University of California, San Francisco (UCSF)

Molecular Mechanisms of Adipose Cell Fate Determination

Research Area
Diabetes

Grant Type
Start-Up

Year
2013

Abstract

Energy balance is the biological homeostasis of energy in living organisms, which means energy intake from food (protein, carbohydrate and fat) equals energy expenditure (basal metabolism, physical activity, and adaptive thermogenesis). When energy intake exceeds energy expenditure, excess energy will be stored as fat in adipose and other metabolic tissues, eventually leading to obesity and further development into type II diabetes. Circulating hormones play critical roles to coordinate crosstalk within different metabolic tissues to regulate energy balance dynamically and precisely.
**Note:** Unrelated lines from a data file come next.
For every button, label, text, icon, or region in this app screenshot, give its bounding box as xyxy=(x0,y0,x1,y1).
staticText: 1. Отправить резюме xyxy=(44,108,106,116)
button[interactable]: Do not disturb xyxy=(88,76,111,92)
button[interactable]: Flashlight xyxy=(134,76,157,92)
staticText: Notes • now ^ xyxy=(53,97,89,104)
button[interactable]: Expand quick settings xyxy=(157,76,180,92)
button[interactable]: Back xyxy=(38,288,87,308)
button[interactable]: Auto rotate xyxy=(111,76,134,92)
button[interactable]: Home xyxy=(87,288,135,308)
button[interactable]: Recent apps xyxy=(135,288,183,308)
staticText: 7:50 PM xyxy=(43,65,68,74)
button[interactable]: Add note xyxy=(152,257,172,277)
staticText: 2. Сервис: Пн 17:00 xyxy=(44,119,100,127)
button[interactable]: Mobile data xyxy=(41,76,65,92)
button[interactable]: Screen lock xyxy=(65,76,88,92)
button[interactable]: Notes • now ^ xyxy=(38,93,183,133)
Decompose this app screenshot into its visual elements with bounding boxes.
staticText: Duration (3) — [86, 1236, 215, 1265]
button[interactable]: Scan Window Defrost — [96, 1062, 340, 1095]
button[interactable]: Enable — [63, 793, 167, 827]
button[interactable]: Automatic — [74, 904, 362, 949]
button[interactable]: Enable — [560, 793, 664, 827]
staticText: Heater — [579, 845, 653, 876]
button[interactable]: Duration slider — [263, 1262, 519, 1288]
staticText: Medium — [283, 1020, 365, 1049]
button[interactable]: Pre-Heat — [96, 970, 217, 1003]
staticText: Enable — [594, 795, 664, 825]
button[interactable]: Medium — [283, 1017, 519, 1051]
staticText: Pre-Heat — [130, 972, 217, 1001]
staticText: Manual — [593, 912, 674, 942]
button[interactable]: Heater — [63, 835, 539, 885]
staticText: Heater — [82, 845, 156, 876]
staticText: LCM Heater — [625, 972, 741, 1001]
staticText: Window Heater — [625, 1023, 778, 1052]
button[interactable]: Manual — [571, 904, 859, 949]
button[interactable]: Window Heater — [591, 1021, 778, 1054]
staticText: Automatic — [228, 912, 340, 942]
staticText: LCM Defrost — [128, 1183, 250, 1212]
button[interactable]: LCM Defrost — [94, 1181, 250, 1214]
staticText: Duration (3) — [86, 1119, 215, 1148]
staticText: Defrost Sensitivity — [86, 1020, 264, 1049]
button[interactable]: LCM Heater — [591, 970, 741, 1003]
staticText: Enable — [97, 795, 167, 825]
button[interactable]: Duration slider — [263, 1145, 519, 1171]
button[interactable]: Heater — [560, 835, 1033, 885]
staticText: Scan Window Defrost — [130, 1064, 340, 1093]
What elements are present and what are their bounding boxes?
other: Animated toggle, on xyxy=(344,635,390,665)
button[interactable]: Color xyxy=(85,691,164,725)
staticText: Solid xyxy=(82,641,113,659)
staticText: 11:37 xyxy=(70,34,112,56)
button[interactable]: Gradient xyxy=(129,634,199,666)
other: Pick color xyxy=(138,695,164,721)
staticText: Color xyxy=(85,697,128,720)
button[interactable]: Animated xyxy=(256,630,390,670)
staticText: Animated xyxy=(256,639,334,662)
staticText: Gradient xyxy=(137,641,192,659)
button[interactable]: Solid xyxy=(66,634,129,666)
Fasting hormones, such as glucagon and catecholamines, utilize the cAMP-PKA signaling pathway to regulate glucose and lipid metabolism during fasting conditions. Elevations of cAMP in cells activate PKA, which in turn phosphorylates cAMP-response element binding protein (CREB) to induce gene expression. In addition, PKA can phosphorylate and inhibit Salt-inducible kinases (SIKs), members of AMPK-related kinase family. SIKs can modulate energy metabolism through phosphorylating CREB regulated transcription coactivators (CRTCs) and class IIa histone deacetylases (HDACs) respectively, revealing that SIKs govern two downstream branches of cAMP signaling to regulate gene expression and diverse metabolic programs.

Currently, we are taking integrated approaches to understand how SIKs orchestrate energy metabolism in various tissues and how hormones regulate SIKs’ activities.